Restate word for word the lines of the material below, from the line with "ADVERTISING" to the line with "Tysoe Street, EC1R", both lines included, and no others.

□ □ □

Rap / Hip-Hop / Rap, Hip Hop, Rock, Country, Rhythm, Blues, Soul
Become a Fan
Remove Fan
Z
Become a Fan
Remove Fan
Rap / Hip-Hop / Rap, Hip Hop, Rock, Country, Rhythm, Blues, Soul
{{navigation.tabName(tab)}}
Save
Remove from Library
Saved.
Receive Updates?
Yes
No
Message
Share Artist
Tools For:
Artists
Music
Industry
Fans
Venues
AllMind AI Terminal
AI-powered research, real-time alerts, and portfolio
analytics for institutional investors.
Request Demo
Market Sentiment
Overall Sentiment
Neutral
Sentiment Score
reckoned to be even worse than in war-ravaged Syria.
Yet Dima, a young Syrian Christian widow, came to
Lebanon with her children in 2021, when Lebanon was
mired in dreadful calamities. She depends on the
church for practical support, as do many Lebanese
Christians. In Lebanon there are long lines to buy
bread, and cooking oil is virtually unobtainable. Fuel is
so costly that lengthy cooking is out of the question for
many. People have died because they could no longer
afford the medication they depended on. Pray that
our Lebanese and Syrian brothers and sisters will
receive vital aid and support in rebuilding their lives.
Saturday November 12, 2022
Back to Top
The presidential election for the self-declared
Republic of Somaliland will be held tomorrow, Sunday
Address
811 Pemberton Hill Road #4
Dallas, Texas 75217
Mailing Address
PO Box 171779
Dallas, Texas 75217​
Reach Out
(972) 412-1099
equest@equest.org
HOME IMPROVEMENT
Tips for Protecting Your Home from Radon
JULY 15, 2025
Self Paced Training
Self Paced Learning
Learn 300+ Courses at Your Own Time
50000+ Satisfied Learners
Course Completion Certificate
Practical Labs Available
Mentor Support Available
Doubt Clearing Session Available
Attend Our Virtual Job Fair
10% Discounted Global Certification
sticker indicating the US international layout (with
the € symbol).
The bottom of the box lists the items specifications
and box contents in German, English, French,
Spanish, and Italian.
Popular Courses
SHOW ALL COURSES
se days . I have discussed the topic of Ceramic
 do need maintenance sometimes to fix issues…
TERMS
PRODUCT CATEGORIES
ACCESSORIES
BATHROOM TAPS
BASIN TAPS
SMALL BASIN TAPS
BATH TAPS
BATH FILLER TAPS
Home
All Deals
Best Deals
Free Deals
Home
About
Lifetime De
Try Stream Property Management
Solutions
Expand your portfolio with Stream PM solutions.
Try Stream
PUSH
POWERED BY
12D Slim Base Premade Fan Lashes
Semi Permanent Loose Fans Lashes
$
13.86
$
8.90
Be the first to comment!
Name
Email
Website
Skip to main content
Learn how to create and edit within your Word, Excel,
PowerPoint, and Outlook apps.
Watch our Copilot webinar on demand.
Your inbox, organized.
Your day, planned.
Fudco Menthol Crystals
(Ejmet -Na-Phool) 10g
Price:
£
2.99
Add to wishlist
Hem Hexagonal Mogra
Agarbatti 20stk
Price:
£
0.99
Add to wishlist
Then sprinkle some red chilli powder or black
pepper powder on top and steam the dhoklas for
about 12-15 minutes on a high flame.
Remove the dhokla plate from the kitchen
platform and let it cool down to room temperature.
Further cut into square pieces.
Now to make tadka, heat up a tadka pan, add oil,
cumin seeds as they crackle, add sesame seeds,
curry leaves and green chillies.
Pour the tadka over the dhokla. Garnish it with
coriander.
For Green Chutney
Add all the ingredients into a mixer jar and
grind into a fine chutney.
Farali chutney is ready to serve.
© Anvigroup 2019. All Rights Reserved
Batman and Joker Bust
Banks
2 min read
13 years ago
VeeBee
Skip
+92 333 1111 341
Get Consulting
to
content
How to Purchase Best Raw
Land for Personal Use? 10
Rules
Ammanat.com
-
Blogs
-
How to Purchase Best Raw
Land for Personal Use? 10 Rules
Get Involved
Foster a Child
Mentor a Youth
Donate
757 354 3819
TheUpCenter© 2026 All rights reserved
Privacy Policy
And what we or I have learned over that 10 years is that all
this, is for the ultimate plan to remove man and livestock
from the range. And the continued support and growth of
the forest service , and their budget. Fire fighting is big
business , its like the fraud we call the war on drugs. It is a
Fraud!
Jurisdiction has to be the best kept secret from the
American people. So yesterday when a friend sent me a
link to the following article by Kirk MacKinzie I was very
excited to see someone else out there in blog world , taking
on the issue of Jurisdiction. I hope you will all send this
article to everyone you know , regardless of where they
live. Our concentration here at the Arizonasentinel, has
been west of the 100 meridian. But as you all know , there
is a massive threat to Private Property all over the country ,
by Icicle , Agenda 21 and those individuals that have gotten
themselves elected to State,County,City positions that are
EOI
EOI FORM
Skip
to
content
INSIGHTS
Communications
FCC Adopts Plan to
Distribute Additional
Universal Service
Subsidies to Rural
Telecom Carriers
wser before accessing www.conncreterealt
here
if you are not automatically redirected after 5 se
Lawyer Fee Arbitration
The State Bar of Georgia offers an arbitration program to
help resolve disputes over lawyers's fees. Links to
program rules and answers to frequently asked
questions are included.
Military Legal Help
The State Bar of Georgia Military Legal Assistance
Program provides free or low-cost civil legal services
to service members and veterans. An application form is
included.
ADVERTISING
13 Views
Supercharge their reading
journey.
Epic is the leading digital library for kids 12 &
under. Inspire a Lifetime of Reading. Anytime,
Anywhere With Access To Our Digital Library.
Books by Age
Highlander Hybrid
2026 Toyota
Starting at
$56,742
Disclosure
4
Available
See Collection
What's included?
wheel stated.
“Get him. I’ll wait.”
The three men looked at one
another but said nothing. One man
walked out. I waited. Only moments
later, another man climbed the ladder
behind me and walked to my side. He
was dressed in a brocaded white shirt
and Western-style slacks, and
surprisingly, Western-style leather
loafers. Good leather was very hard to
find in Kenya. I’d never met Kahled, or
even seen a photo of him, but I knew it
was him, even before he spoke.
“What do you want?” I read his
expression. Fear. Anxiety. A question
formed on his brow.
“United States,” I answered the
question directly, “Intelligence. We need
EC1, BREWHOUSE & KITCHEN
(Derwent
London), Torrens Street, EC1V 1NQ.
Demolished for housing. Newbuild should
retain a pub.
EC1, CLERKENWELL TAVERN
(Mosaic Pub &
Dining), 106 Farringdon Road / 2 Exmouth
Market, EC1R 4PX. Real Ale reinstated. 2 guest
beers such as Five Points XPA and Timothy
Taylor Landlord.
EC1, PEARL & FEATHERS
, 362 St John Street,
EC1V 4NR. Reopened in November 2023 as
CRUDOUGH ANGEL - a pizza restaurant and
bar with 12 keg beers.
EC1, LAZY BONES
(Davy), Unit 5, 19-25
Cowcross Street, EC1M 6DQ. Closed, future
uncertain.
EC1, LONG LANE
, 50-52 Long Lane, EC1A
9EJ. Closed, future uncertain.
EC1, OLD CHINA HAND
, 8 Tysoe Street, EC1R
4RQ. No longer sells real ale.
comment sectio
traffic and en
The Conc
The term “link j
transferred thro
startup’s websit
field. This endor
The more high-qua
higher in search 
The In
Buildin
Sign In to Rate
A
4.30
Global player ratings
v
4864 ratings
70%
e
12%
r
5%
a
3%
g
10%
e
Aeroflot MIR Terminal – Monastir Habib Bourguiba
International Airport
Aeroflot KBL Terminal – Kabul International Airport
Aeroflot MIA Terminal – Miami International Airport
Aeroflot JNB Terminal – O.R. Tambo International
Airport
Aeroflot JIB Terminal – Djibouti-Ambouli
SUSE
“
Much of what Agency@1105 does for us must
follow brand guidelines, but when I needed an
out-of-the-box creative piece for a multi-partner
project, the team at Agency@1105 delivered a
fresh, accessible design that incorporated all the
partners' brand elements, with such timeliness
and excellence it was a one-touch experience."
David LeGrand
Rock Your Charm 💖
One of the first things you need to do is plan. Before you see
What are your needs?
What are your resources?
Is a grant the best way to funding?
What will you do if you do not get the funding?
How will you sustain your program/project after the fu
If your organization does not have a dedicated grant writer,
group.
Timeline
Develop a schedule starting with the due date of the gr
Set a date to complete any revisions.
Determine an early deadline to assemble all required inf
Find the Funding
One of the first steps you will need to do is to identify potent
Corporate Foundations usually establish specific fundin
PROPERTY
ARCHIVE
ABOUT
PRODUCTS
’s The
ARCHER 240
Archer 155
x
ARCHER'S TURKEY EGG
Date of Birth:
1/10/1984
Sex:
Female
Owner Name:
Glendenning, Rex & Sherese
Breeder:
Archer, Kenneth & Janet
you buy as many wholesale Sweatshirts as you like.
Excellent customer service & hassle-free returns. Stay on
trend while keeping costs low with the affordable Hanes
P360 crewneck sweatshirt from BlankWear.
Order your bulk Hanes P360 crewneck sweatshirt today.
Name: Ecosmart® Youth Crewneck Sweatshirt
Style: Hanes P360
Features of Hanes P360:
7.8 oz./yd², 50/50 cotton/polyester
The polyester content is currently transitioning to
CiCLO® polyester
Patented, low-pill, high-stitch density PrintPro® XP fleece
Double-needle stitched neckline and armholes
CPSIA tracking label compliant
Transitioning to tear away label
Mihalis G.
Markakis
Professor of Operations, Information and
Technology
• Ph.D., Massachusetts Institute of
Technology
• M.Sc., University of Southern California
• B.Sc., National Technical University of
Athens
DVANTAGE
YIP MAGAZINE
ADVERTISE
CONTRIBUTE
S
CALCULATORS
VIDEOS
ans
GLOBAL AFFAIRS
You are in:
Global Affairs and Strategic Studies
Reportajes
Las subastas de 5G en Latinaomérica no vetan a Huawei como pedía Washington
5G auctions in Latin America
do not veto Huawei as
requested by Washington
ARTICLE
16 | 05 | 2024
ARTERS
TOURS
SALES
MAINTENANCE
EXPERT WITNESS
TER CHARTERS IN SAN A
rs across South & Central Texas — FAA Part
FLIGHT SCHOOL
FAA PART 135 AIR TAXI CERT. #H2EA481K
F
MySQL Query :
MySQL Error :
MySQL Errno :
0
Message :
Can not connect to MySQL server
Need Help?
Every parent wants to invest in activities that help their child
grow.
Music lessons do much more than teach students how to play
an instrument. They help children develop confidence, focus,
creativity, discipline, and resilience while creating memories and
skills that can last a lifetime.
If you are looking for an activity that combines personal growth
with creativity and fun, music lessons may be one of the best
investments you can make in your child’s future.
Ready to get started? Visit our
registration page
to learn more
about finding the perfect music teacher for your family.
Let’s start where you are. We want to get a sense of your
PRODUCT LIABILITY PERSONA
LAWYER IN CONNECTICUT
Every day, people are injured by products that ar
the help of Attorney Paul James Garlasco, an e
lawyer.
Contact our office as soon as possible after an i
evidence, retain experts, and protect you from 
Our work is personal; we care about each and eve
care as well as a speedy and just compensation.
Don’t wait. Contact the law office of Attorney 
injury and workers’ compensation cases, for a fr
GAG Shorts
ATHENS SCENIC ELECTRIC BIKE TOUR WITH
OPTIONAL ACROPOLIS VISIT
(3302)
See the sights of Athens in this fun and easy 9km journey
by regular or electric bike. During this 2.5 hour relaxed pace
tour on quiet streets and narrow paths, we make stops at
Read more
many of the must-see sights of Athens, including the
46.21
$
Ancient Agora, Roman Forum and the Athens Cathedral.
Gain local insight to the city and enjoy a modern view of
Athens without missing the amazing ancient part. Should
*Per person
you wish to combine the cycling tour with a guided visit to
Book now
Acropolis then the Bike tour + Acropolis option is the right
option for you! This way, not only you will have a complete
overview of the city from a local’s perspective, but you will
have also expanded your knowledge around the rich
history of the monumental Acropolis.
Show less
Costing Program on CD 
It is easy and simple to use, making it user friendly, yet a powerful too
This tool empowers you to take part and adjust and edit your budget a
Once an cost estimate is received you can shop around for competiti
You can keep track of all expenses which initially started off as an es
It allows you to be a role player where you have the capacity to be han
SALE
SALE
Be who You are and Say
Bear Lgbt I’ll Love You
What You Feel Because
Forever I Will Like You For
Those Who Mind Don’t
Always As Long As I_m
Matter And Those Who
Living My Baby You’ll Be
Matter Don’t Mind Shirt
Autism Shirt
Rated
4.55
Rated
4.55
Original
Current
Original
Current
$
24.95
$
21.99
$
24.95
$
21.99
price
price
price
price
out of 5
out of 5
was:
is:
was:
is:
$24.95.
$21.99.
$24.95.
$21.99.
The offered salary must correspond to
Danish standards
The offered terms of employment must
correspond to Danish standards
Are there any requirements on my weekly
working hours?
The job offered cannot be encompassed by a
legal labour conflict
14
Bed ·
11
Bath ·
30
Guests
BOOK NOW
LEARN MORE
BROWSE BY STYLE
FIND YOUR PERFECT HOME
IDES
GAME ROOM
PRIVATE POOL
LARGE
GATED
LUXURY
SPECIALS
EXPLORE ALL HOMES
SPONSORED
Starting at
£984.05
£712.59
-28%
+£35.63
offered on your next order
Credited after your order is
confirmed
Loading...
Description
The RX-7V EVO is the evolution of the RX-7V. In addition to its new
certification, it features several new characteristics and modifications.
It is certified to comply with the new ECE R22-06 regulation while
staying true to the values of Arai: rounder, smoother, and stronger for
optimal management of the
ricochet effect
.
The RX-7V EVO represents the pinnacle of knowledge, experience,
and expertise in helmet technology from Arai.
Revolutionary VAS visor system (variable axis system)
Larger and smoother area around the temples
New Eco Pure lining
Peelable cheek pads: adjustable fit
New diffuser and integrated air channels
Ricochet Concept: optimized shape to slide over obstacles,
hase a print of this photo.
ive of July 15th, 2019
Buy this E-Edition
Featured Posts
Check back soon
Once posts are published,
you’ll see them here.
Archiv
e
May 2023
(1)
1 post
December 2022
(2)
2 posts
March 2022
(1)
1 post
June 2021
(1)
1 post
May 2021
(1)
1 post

□ □ □

▶ Output for this task:
ADVERTISING
13 Views
Supercharge their reading
journey.
Epic is the leading digital library for kids 12 &
under. Inspire a Lifetime of Reading. Anytime,
Anywhere With Access To Our Digital Library.
Books by Age
Highlander Hybrid
2026 Toyota
Starting at
$56,742
Disclosure
4
Available
See Collection
What's included?
wheel stated.
“Get him. I’ll wait.”
The three men looked at one
another but said nothing. One man
walked out. I waited. Only moments
later, another man climbed the ladder
behind me and walked to my side. He
was dressed in a brocaded white shirt
and Western-style slacks, and
surprisingly, Western-style leather
loafers. Good leather was very hard to
find in Kenya. I’d never met Kahled, or
even seen a photo of him, but I knew it
was him, even before he spoke.
“What do you want?” I read his
expression. Fear. Anxiety. A question
formed on his brow.
“United States,” I answered the
question directly, “Intelligence. We need
EC1, BREWHOUSE & KITCHEN
(Derwent
London), Torrens Street, EC1V 1NQ.
Demolished for housing. Newbuild should
retain a pub.
EC1, CLERKENWELL TAVERN
(Mosaic Pub &
Dining), 106 Farringdon Road / 2 Exmouth
Market, EC1R 4PX. Real Ale reinstated. 2 guest
beers such as Five Points XPA and Timothy
Taylor Landlord.
EC1, PEARL & FEATHERS
, 362 St John Street,
EC1V 4NR. Reopened in November 2023 as
CRUDOUGH ANGEL - a pizza restaurant and
bar with 12 keg beers.
EC1, LAZY BONES
(Davy), Unit 5, 19-25
Cowcross Street, EC1M 6DQ. Closed, future
uncertain.
EC1, LONG LANE
, 50-52 Long Lane, EC1A
9EJ. Closed, future uncertain.
EC1, OLD CHINA HAND
, 8 Tysoe Street, EC1R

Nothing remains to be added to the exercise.